On peut effectivement déplorer l’inspiration doucereuse de Hamon et son talent de peintre limité, quand Gérôme, au moins, savait rendre spectaculaire n’importe quelle anecdote. Et la déception de la critique était peut-être attisée par la réception plutôt favorable de Hamon par la bourgeoisie aisée, et par l'État qui lui avait acheté plusieurs tableaux, dont les plus grands, Ma sœur n'y est pas de 1852 (Compiègne 1,56m.)la Comédie humaine de 1852 (Orsay), l’Escamoteur de 1861 (Nantes), et lui avait même accordé la croix de la Légion d'honneur en 1855. 
Malgré cela, Mme Jagot précise "Hamon, ne supportant plus les quolibets et voyant sa réputation – et sa situation financière – en pleine déroute, quitte la France quelques années plus tard". 
Il voyagera alors en orient, puis à Rome en 1863, et enfin s'installera à Capri - il est des exils plus cruels - et continuera à exposer irrégulièrement au Salon, toujours avec un petit succès, en ne perdant rien de son inspiration bisounours. Il mourra à 53 ans en 1874.

Hamon aura malgré tout vécu de sa peinture. Nombre des tableaux qu'il a vendus ne sont pas connus, ou sont dits de localisation inconnue quand on en a le titre par un catalogue ou par une reproduction en gravure. Comme la Cantharide esclave ils peuvent réapparaitre un jour, par exemple à l'occasion d'un héritage.

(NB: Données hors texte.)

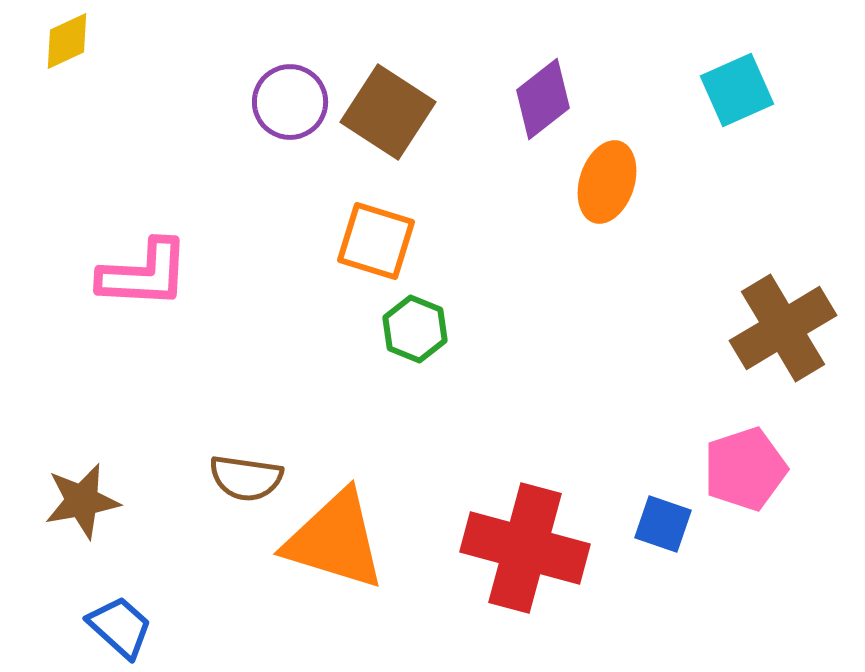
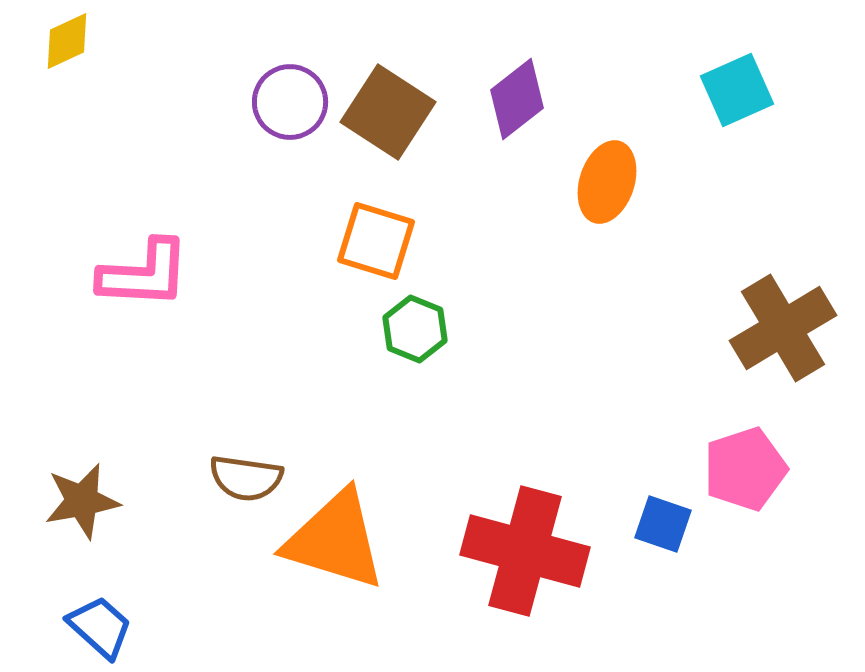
purple diamond: moved 26 px left
red cross: moved 3 px down
blue trapezoid: moved 20 px left
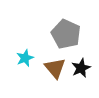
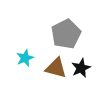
gray pentagon: rotated 20 degrees clockwise
brown triangle: moved 1 px right; rotated 35 degrees counterclockwise
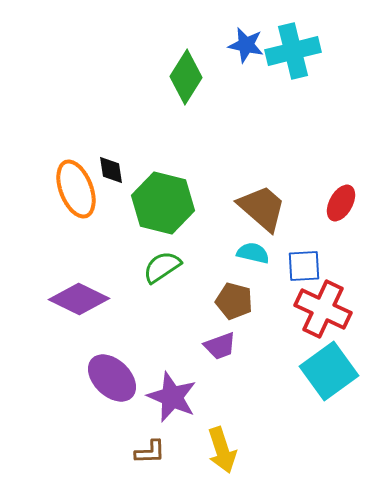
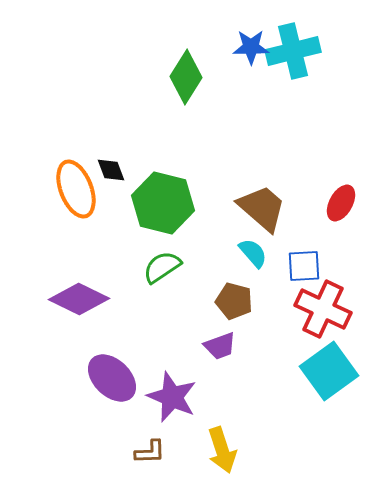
blue star: moved 5 px right, 2 px down; rotated 12 degrees counterclockwise
black diamond: rotated 12 degrees counterclockwise
cyan semicircle: rotated 36 degrees clockwise
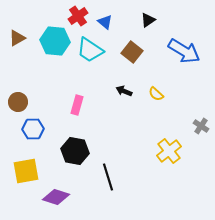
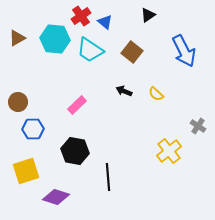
red cross: moved 3 px right
black triangle: moved 5 px up
cyan hexagon: moved 2 px up
blue arrow: rotated 32 degrees clockwise
pink rectangle: rotated 30 degrees clockwise
gray cross: moved 3 px left
yellow square: rotated 8 degrees counterclockwise
black line: rotated 12 degrees clockwise
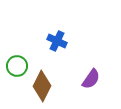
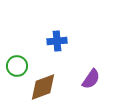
blue cross: rotated 30 degrees counterclockwise
brown diamond: moved 1 px right, 1 px down; rotated 44 degrees clockwise
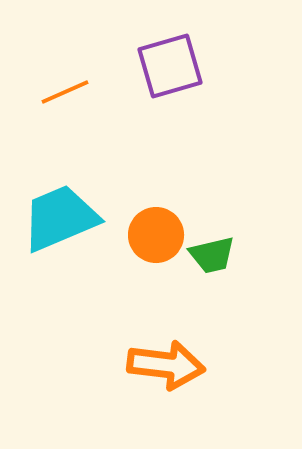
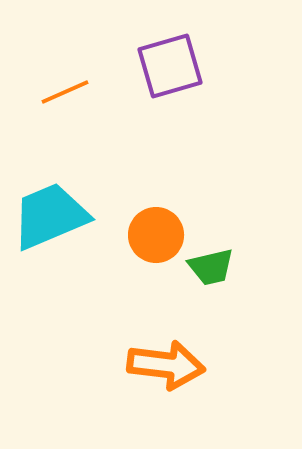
cyan trapezoid: moved 10 px left, 2 px up
green trapezoid: moved 1 px left, 12 px down
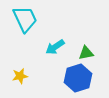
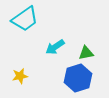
cyan trapezoid: rotated 80 degrees clockwise
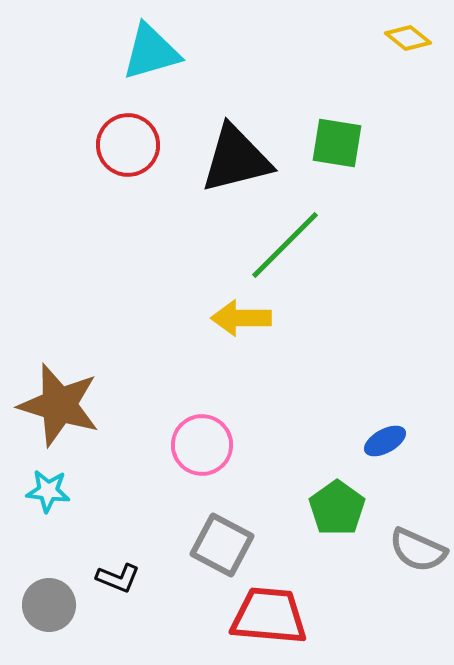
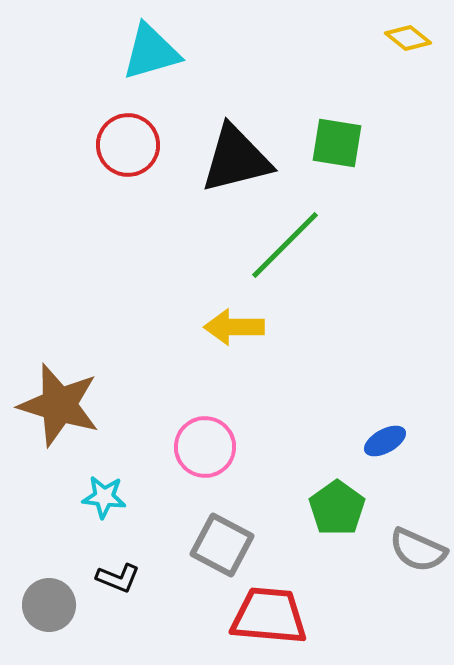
yellow arrow: moved 7 px left, 9 px down
pink circle: moved 3 px right, 2 px down
cyan star: moved 56 px right, 6 px down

La véhémence de la critique envers la Cantharide esclave était exagérée. Ce petit tableau a quelque attrait.
La cantharide est une de ces pauvres bêtes prétendues aphrodisiaques depuis l’antiquité. Même Wiki, l’encyclopédie des familles, se garde de donner un avis médical, mais écrit immédiatement après, phrase ambigüe, que l’efficacité de la cantharide est douteuse et (mais !?) qu’elle peut entrainer de douloureux priapismes, urines sanglantes, vomissements, et la mort en cas de surdose ! À lire ses citations émoustillantes, de Sade à Mistral, on se demande comment l’espèce n'a pas déjà disparu, pour les mêmes raisons que le rhinocéros.
Le point de vue du peintre semble plus retenu. On soupçonne, à l’abandon mélancolique de la jeune femme, que la cantharide réduite en poudre, même à l'aide d’une dose démesurée, ne parviendra pas à susciter le désir de l’être qui la fait soupirer, ni à lui faire oublier sa propre langueur. 

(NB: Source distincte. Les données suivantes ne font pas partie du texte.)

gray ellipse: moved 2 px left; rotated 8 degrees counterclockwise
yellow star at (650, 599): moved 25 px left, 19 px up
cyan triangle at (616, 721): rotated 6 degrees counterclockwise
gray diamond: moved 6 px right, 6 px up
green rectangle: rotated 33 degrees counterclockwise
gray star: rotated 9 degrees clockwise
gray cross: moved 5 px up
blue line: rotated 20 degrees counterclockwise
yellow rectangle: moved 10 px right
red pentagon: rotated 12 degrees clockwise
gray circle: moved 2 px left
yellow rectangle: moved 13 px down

Pour un regard contemporain qui a vu les centaines de milliers d’élytres de scarabée collées par Jan Fabre dans la Salle des glaces du palais royal de Bruxelles (retournez-vous et zoomez, ou levez le nez et zoomez sur le plafond et le lustre central), pour un regard submergé par ces surenchères du 3ème millénaire, cette petite scène languissante et énigmatique, imaginée par Hamon avant même les écoles symboliste et surréaliste, exhale une fraicheur un peu fanée méritant bien la préemption par les musées de Compiègne, qui emportèrent ainsi l'enchère du 31 mai 2024 contre 10 400€ frais compris.

Épilogue 

En réalité, le 31 mai, pour tous les amateurs et experts, la curiosité de cette vente inattendue n’était pas le discret n°51, mais le lot suivant, le n°52, surprise de la vacation, un tableau du meneur malgré lui de la classe des néo-grecs, Jean-Léon Gérôme. Un tableau découvert à cette occasion, inconnu même du catalogue raisonné du peintre, et en outre réellement singulier dans son œuvre, un tableau presque vide (comme la mort du maréchal Ney, ou Ils conspirent).
Il représente une petite barque de naufragés dans une mer d’un mètre sur 70 centimètres, d’un mouvement et d’un bleu franchement ratés (Gérôme n’a jamais été un coloriste très raffiné), peinte vers 1901, et que tout le monde appelle sottement "une épave". Il est parti contre 593 000$ frais compris, probablement pour l'étranger puisque le polémiste M. Rykner en réclame, après la vente, la préemption par le musée d'Orsay.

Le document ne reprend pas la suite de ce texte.